__Problem to work on__. All lines from the one containing "et/ou la vente de biens d'équipement." through the final line of the material below must appear exactly as they are, with nothing else.

■ ■ ■ ■

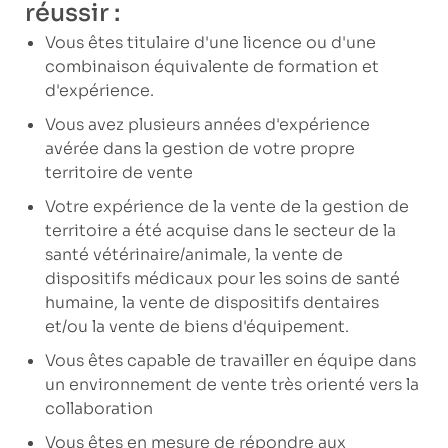
réussir :
Vous êtes titulaire d'une licence ou d'une
combinaison équivalente de formation et
d'expérience.
Vous avez plusieurs années d'expérience
avérée dans la gestion de votre propre
territoire de vente
Votre expérience de la vente de la gestion de
territoire a été acquise dans le secteur de la
santé vétérinaire/animale, la vente de
dispositifs médicaux pour les soins de santé
humaine, la vente de dispositifs dentaires
et/ou la vente de biens d'équipement.
Vous êtes capable de travailler en équipe dans
un environnement de vente très orienté vers la
collaboration
Vous êtes en mesure de répondre aux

■ ■ ■ ■

__Response to the task__.
et/ou la vente de biens d'équipement.
Vous êtes capable de travailler en équipe dans
un environnement de vente très orienté vers la
collaboration
Vous êtes en mesure de répondre aux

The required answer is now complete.